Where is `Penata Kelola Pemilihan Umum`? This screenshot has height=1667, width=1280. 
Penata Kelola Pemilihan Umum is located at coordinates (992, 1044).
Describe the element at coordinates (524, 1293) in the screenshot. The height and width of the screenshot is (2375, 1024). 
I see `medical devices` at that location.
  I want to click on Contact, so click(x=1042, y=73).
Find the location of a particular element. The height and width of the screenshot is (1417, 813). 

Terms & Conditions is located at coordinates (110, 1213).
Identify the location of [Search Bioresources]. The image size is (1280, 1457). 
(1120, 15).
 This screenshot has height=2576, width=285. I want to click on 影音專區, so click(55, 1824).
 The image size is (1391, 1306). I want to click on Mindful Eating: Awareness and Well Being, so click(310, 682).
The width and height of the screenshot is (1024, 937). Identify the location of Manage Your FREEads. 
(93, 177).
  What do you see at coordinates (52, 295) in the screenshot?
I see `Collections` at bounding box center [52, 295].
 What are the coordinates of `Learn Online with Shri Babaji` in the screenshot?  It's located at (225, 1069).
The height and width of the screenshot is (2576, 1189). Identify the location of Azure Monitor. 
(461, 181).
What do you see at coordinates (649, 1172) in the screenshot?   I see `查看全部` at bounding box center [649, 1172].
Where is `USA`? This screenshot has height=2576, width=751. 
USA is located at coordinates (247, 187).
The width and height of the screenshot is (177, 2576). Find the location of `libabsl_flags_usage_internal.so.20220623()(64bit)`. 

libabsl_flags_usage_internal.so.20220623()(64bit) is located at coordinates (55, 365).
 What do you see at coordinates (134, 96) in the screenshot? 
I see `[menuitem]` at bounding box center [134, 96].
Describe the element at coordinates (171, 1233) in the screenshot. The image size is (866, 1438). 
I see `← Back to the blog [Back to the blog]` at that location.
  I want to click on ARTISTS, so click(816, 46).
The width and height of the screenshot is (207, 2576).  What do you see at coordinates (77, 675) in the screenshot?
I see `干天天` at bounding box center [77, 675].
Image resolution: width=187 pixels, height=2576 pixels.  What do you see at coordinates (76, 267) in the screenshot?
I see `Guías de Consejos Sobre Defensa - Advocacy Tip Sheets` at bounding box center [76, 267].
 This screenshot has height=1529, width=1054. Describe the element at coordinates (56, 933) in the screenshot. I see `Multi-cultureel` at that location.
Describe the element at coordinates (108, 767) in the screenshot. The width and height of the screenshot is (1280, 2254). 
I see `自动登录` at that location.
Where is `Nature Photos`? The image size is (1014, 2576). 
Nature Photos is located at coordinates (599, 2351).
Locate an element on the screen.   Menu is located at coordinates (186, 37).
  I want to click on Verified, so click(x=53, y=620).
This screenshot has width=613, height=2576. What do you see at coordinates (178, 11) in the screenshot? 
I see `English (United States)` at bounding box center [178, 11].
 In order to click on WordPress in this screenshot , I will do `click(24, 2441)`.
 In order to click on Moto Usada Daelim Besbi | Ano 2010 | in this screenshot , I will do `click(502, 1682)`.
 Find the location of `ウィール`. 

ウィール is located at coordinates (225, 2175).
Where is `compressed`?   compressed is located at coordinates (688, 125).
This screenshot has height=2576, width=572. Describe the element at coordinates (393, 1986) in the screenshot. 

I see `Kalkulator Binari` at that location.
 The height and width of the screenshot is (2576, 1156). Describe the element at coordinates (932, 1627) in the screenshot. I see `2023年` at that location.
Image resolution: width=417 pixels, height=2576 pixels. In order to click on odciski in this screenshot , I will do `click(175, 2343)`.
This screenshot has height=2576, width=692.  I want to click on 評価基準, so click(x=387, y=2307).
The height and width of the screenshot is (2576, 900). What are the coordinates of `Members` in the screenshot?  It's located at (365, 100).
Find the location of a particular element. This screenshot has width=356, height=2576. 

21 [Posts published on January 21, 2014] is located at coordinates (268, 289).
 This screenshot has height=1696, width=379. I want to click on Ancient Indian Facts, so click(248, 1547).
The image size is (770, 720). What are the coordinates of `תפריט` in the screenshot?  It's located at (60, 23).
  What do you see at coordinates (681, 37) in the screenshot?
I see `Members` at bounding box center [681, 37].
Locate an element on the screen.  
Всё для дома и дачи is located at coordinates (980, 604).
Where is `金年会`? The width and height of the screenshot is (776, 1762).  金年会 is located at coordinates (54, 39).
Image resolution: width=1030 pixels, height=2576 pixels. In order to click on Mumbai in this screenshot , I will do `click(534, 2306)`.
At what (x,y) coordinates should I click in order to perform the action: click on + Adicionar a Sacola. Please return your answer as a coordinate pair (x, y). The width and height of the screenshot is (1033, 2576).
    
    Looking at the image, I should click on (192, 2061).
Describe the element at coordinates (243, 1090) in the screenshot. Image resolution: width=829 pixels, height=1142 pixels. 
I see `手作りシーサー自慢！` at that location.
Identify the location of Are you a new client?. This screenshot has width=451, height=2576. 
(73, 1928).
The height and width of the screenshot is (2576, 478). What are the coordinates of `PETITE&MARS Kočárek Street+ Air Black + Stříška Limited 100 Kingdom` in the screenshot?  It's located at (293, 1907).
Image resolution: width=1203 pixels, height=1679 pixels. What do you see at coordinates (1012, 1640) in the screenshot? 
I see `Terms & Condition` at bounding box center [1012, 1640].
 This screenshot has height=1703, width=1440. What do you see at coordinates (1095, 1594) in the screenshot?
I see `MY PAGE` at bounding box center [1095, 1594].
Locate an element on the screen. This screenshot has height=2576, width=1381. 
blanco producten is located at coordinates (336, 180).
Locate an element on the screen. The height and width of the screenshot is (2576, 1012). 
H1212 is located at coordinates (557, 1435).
....................
• Task instructions:
Transcribe the records above exactly, beginning at the line that contains "This screenshot has width=613, height=2576." and ending with the line that contains "The height and width of the screenshot is (2576, 900).", both included, and nothing else.

• Answer to the exercise:
This screenshot has width=613, height=2576. What do you see at coordinates (178, 11) in the screenshot? 
I see `English (United States)` at bounding box center [178, 11].
 In order to click on WordPress in this screenshot , I will do `click(24, 2441)`.
 In order to click on Moto Usada Daelim Besbi | Ano 2010 | in this screenshot , I will do `click(502, 1682)`.
 Find the location of `ウィール`. 

ウィール is located at coordinates (225, 2175).
Where is `compressed`?   compressed is located at coordinates (688, 125).
This screenshot has height=2576, width=572. Describe the element at coordinates (393, 1986) in the screenshot. 

I see `Kalkulator Binari` at that location.
 The height and width of the screenshot is (2576, 1156). Describe the element at coordinates (932, 1627) in the screenshot. I see `2023年` at that location.
Image resolution: width=417 pixels, height=2576 pixels. In order to click on odciski in this screenshot , I will do `click(175, 2343)`.
This screenshot has height=2576, width=692.  I want to click on 評価基準, so click(x=387, y=2307).
The height and width of the screenshot is (2576, 900). What are the coordinates of `Members` in the screenshot?  It's located at (365, 100).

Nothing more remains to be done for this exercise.